Leibniz-HBI / smo-wiki

Generates a Github Page from the Social Media Observatory Wiki with Bash, Python, Regexes and Jekyll.
https://smo-wiki.leibniz-hbi.de
4 stars 1 forks source link

Look into web scraping tools by Barbaresi #47

Closed FlxVctr closed 2 years ago

FlxVctr commented 4 years ago

Presented during lunch lecture 11. Dec 2019:

https://github.com/adbar/trafilatura Web scraping library: downloads web pages, finds main text and comments, converts to TXT, XML & TEI http://adrien.barbaresi.eu/research.html

https://github.com/adbar/htmldate Find the creation date of web pages using common structural patterns, text-based heuristics and robust date extraction

manilevian commented 4 years ago

Hi,

Trafilatura is pretty much something like "NewsPlease" or "Scrapy" (I guess :D) which have both been covered in our General News Scraper Section. The Scraper is lightweight and only scrapes the html code and sorts its elements. I don't know if thats enough for it to be added.

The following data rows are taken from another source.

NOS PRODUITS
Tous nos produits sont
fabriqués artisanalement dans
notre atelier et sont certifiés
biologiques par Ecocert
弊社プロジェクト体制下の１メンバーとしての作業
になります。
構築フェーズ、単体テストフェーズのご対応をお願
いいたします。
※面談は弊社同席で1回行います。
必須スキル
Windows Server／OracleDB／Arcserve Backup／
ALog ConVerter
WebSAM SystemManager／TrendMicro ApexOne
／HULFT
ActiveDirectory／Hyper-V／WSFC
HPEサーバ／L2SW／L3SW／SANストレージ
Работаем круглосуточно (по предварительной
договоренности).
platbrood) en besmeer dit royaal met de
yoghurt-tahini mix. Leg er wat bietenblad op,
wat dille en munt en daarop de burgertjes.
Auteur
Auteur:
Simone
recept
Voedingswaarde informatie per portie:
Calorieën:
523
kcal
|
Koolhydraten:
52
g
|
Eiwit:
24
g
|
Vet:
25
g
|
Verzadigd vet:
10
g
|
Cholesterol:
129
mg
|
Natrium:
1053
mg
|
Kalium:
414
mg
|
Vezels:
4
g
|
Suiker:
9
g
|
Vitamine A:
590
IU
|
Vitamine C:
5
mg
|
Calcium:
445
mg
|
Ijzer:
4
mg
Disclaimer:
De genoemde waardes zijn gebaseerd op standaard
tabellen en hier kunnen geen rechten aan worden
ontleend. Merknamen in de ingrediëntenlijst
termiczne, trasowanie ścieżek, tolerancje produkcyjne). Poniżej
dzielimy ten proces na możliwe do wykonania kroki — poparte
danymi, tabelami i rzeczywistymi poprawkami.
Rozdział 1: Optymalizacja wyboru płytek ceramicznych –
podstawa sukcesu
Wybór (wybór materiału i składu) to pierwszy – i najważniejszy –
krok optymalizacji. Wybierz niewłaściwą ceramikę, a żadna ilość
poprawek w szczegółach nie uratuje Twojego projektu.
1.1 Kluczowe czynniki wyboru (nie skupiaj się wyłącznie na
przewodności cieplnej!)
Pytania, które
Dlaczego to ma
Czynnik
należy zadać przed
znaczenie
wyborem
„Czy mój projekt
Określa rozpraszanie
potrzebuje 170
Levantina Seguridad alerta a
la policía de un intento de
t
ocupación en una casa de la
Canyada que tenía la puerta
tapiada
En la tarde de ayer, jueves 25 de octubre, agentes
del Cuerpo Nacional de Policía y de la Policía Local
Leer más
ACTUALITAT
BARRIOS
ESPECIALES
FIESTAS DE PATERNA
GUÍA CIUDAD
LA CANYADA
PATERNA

In my eyes, we could add it as a "Blog" scraper or similar. But it wouldnt function on more complex sites fluently :). I tryed using it on NYT and SPON and did scrape the article but when it comes to scrolling for more comments or the full text of a article (on some sites you have to scroll to get more text of a site, or the article continues on a second page) it will fail occasionally. On some random wordpress sites it worked fine and also on certain sites of SPON. It is very very dependent to the structure of the Website and will be, imo, hard to explain to people when and where to use this tool!

htmldate: This module can be very useful when programming a general news scraper. But doesn't ‚timedate‘ have a package called dateutil that pretty much does the same?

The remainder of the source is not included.